* _Your instructions_: The line containing "навигација на страници" marks the end; write out exactly every line from the start of the data up to and including it, without the pictures.

*** Data to process ***

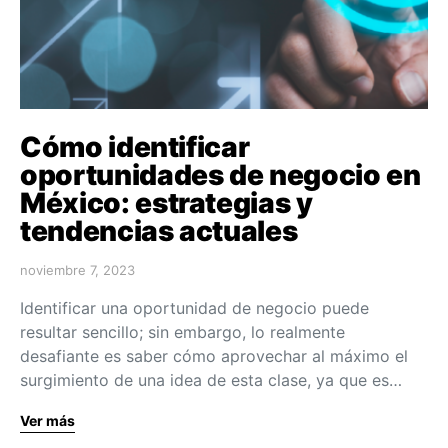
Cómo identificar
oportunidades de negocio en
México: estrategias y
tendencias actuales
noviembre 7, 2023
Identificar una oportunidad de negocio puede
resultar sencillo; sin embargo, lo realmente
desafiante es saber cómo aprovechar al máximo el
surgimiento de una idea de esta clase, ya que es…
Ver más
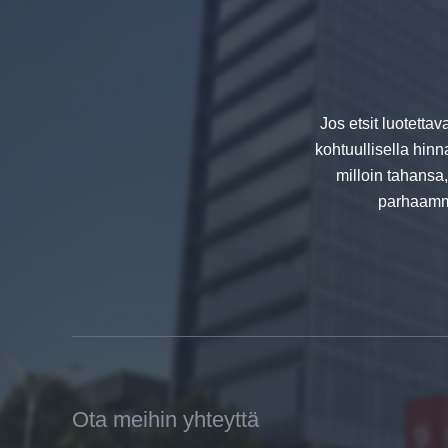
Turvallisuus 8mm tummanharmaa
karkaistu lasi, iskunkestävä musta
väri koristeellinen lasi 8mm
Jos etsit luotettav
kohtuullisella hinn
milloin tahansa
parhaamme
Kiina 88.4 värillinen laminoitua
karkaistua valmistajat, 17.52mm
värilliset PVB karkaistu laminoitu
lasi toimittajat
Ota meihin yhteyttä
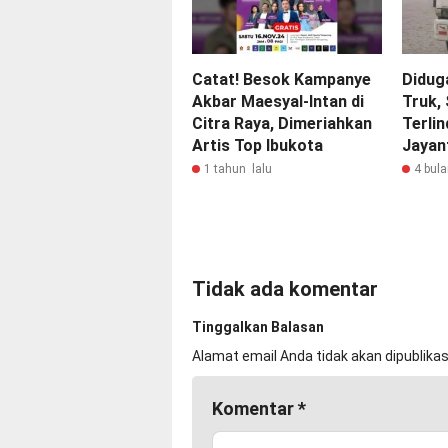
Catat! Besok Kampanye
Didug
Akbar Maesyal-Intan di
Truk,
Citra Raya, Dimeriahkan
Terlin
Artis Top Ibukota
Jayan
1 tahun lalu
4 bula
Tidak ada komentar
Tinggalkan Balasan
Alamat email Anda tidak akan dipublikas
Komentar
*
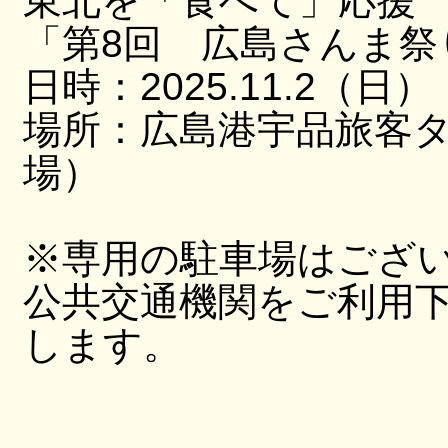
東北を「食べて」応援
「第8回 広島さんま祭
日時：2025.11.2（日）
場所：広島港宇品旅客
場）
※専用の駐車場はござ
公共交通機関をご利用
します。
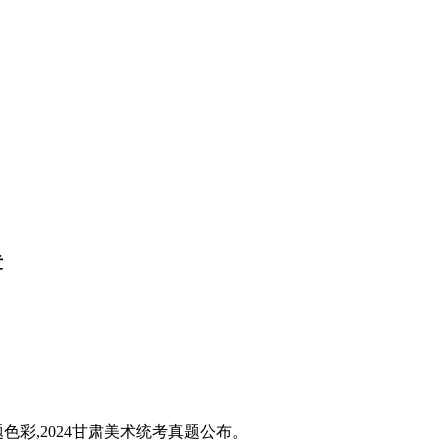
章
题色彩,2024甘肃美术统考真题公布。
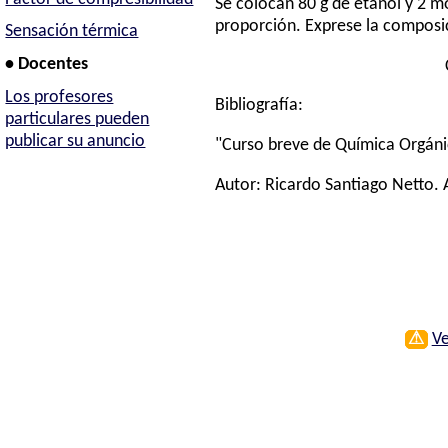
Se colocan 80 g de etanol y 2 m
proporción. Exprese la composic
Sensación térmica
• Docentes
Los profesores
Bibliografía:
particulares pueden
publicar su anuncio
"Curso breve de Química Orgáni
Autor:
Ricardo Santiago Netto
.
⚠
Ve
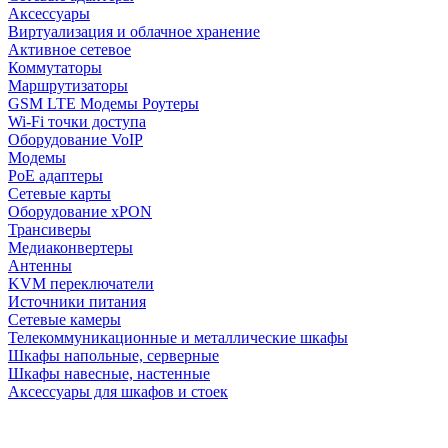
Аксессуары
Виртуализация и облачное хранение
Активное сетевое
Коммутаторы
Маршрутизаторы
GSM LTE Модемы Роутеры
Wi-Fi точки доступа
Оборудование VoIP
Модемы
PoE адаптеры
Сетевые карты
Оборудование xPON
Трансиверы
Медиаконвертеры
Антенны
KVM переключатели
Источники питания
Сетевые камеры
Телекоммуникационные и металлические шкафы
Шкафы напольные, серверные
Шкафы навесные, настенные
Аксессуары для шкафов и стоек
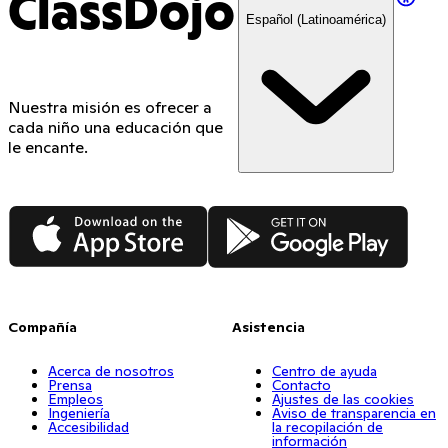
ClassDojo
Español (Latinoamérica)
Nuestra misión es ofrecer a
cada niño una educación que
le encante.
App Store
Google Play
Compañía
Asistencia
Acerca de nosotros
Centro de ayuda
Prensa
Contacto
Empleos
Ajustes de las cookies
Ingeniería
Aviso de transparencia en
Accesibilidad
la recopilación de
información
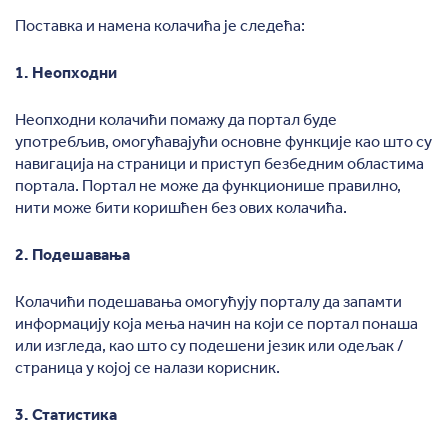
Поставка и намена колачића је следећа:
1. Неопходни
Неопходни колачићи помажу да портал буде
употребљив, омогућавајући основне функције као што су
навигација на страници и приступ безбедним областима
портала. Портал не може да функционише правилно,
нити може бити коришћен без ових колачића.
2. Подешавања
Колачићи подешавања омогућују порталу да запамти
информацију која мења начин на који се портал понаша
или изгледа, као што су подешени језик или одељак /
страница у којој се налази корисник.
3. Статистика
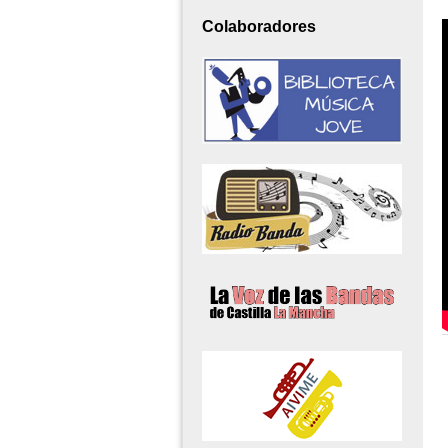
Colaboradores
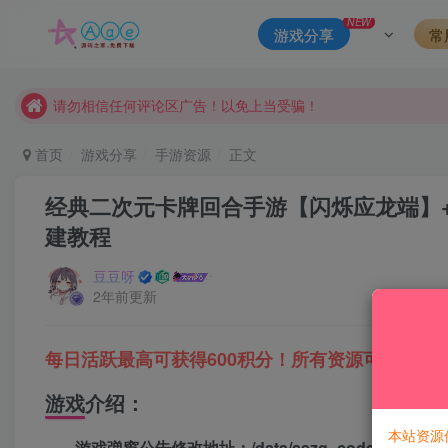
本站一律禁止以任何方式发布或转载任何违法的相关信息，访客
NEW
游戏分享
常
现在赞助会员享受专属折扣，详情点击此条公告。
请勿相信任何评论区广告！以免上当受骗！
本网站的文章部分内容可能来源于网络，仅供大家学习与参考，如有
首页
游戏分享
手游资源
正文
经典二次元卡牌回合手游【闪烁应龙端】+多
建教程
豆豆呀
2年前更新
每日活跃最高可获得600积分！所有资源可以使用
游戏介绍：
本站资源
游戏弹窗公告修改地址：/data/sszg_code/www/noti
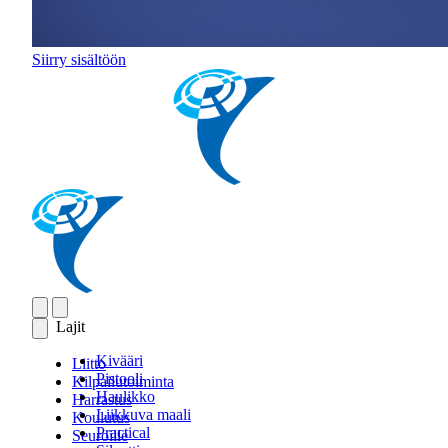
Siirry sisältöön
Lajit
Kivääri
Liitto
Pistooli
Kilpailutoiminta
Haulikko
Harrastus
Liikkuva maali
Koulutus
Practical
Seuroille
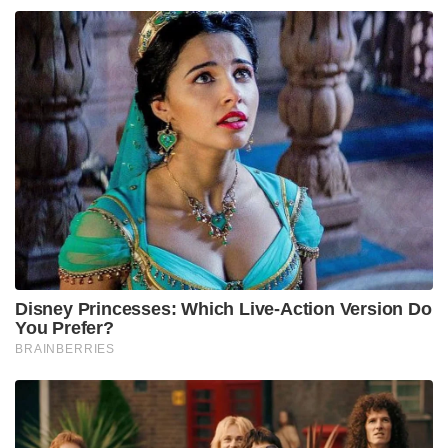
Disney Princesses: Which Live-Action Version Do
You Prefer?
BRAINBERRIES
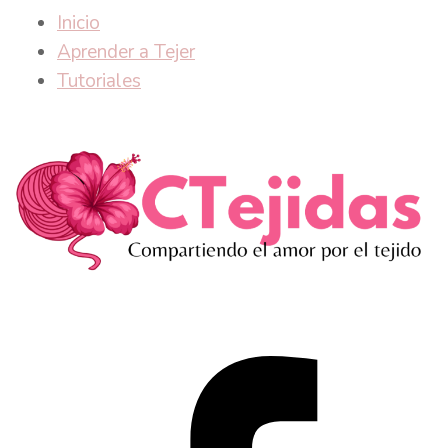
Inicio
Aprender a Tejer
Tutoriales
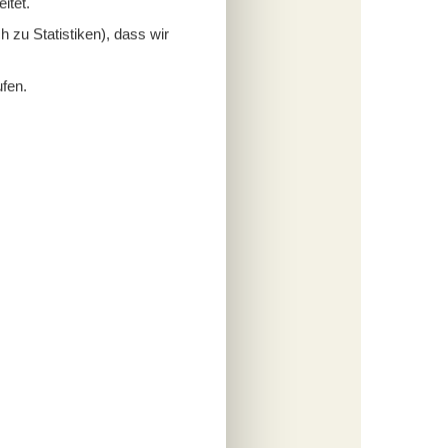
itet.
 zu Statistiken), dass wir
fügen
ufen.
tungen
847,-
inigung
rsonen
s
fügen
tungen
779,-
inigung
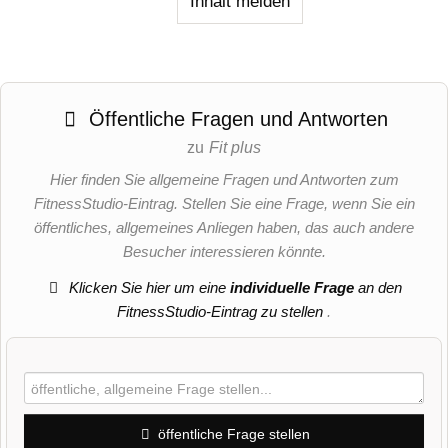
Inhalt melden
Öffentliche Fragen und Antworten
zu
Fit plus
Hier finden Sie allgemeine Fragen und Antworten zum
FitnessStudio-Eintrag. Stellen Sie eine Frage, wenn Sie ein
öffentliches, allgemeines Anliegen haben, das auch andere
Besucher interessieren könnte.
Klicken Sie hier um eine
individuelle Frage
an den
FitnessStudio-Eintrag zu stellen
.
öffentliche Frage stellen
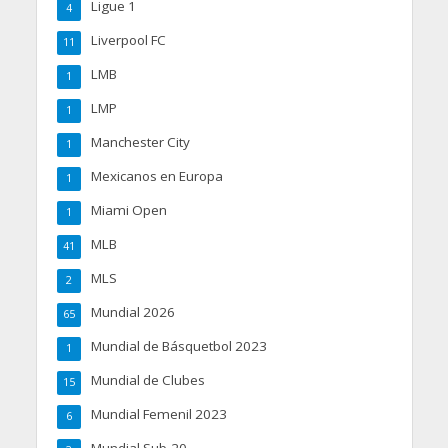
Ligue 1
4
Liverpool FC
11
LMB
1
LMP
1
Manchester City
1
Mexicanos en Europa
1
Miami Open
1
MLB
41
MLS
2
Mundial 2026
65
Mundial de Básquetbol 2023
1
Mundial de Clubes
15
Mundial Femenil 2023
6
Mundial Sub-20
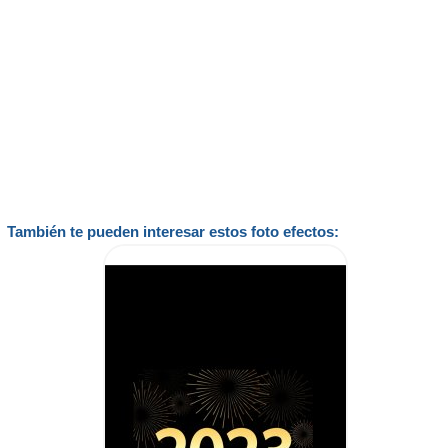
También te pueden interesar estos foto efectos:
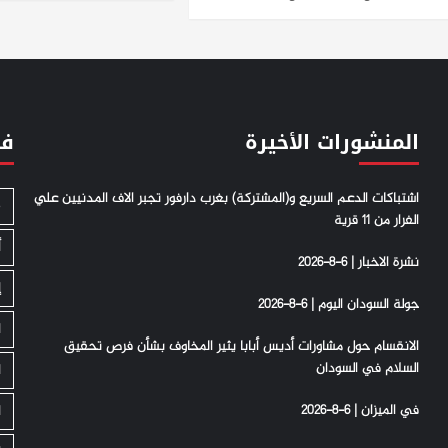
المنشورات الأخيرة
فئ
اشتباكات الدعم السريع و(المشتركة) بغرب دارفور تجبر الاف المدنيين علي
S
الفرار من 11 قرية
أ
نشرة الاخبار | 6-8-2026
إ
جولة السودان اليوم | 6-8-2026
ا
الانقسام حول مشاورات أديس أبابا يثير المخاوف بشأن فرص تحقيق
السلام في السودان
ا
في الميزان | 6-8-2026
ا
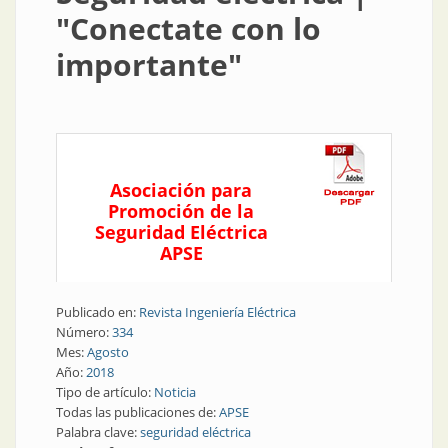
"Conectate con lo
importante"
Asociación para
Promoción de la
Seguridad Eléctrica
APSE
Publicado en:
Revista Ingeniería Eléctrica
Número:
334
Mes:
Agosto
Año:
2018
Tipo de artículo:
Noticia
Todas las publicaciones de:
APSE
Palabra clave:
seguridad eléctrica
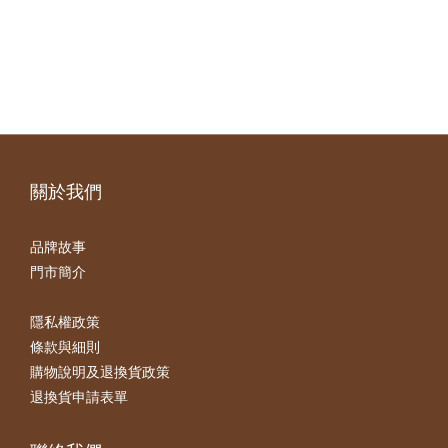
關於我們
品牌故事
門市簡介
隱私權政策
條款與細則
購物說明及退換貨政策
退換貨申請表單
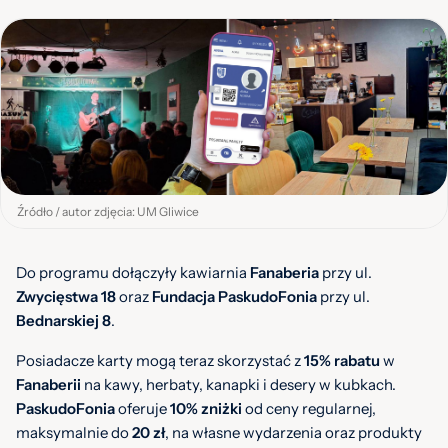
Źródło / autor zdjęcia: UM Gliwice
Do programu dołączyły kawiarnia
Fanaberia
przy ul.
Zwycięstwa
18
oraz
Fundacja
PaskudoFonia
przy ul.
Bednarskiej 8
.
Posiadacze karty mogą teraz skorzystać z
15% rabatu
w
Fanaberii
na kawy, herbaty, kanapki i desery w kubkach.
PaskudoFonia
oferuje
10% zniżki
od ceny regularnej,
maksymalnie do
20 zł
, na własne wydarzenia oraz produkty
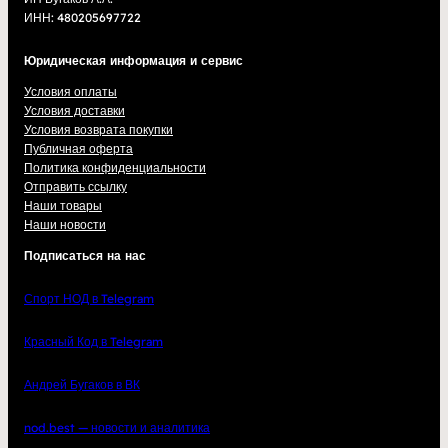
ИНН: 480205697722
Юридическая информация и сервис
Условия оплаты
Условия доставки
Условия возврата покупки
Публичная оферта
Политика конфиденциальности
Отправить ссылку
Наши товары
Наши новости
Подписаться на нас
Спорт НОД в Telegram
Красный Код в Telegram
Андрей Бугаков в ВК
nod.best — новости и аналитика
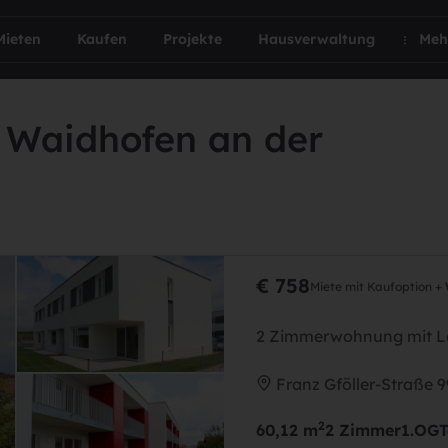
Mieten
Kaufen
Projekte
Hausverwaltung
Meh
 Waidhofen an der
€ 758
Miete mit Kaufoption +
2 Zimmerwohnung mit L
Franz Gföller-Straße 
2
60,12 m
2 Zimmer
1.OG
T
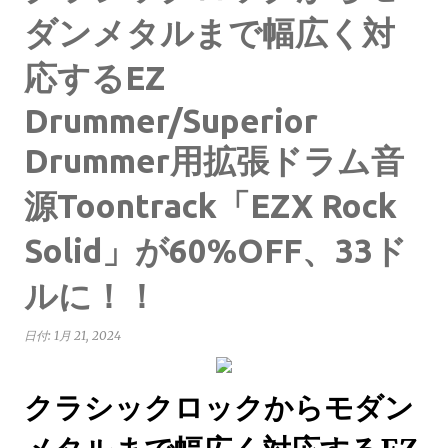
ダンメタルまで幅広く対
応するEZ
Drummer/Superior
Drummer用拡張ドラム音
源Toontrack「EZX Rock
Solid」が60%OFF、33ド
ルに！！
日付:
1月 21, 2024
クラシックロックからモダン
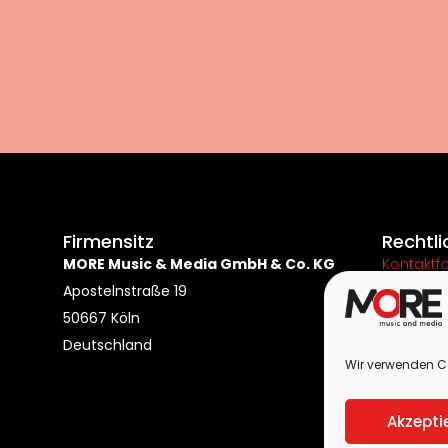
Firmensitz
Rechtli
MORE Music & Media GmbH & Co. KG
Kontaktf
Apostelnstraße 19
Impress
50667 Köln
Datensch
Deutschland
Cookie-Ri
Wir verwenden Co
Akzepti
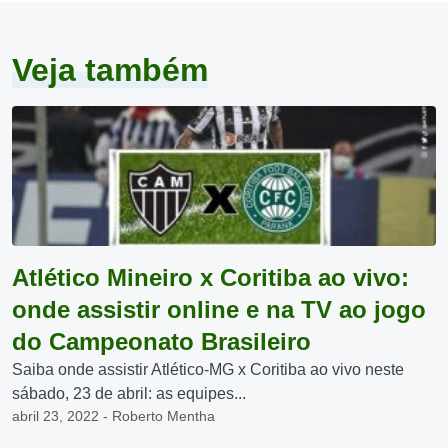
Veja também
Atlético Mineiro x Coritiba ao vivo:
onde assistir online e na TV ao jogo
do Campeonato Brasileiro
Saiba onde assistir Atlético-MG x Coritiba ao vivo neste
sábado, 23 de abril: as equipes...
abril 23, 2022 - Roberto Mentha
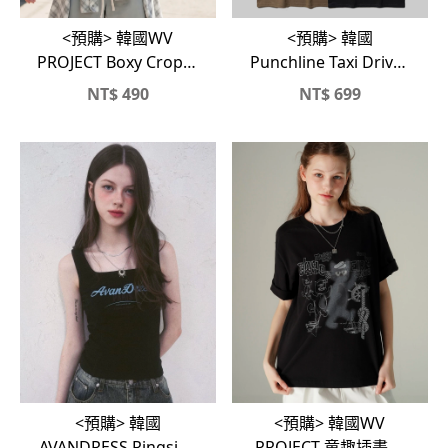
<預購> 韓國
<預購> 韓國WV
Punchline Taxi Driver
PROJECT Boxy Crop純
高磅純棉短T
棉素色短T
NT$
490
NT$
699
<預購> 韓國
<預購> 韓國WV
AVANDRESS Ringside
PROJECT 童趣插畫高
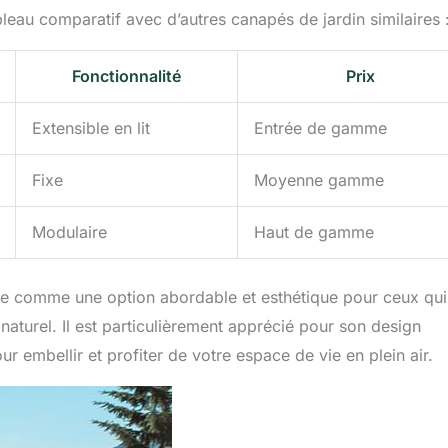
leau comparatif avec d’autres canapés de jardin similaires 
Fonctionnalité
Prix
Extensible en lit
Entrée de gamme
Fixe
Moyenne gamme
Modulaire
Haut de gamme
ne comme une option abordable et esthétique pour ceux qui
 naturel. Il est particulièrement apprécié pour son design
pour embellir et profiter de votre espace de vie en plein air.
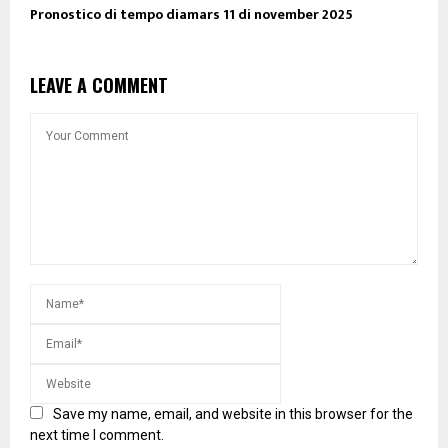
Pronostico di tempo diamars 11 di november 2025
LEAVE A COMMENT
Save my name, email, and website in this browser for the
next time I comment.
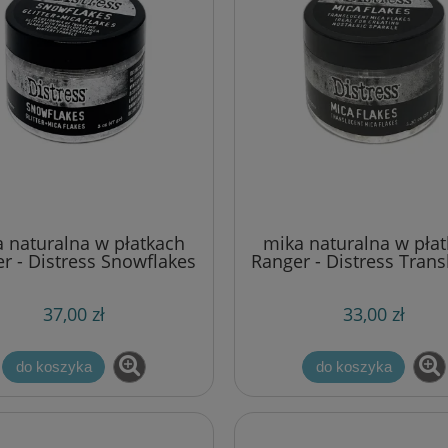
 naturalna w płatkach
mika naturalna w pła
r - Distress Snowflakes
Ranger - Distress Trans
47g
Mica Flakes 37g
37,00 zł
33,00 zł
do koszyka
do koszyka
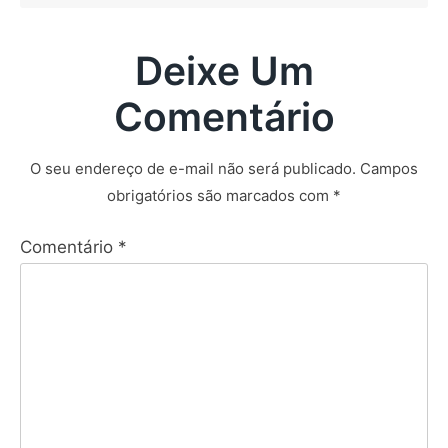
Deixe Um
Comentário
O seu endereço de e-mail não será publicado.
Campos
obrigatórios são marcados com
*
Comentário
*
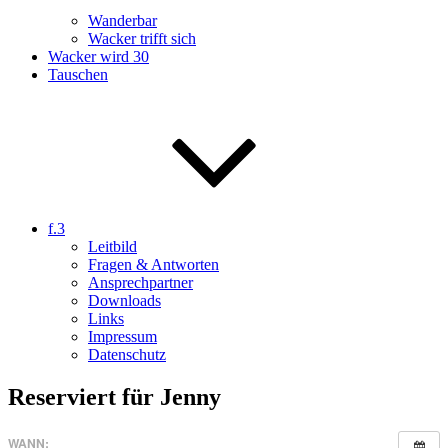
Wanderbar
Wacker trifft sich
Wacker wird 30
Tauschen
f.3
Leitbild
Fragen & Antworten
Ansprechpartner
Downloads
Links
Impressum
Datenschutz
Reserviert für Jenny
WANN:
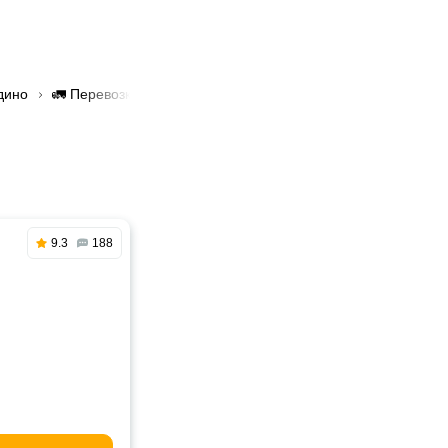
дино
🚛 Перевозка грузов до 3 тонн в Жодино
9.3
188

*** End of Data to process ***

* _Finished exercise_:
Cómo identificar
oportunidades de negocio en
México: estrategias y
tendencias actuales
noviembre 7, 2023
Identificar una oportunidad de negocio puede
resultar sencillo; sin embargo, lo realmente
desafiante es saber cómo aprovechar al máximo el
surgimiento de una idea de esta clase, ya que es…
Ver más
Turvallisuus 8mm tummanharmaa
karkaistu lasi, iskunkestävä musta
väri koristeellinen lasi 8mm
Jos etsit luotettav
kohtuullisella hinn
milloin tahansa
parhaamme
Kiina 88.4 värillinen laminoitua
karkaistua valmistajat, 17.52mm
värilliset PVB karkaistu laminoitu
lasi toimittajat
Ota meihin yhteyttä
Catat! Besok Kampanye
Didug
Akbar Maesyal-Intan di
Truk,
Citra Raya, Dimeriahkan
Terlin
Artis Top Ibukota
Jayan
1 tahun lalu
4 bula
Tidak ada komentar
Tinggalkan Balasan
Alamat email Anda tidak akan dipublikas
Komentar
*
東北を「食べて」応援
「第8回 広島さんま祭
日時：2025.11.2（日）
場所：広島港宇品旅客
場）
※専用の駐車場はござ
公共交通機関をご利用
します。
章
题色彩,2024甘肃美术统考真题公布。
Se colocan 80 g de etanol y 2 m
proporción. Exprese la composic
Sensación térmica
• Docentes
Los profesores
Bibliografía:
particulares pueden
publicar su anuncio
"Curso breve de Química Orgáni
Autor:
Ricardo Santiago Netto
.
⚠
Ve
Аксессуары
Виртуализация и облачное хранение
Активное сетевое
Коммутаторы
Маршрутизаторы
GSM LTE Модемы Роутеры
Wi-Fi точки доступа
Оборудование VoIP
Модемы
PoE адаптеры
Сетевые карты
Оборудование xPON
Трансиверы
Медиаконвертеры
Антенны
KVM переключатели
Источники питания
Сетевые камеры
Телекоммуникационные и металлические шкафы
Шкафы напольные, серверные
Шкафы навесные, настенные
Аксессуары для шкафов и стоек
ClassDojo
Español (Latinoamérica)
Nuestra misión es ofrecer a
cada niño una educación que
le encante.
App Store
Google Play
Compañía
Asistencia
Acerca de nosotros
Centro de ayuda
Prensa
Contacto
Empleos
Ajustes de las cookies
Ingeniería
Aviso de transparencia en
Accesibilidad
la recopilación de
información
Поставка и намена колачића је следећа:
1. Неопходни
Неопходни колачићи помажу да портал буде
употребљив, омогућавајући основне функције као што су
навигација на страници и приступ безбедним областима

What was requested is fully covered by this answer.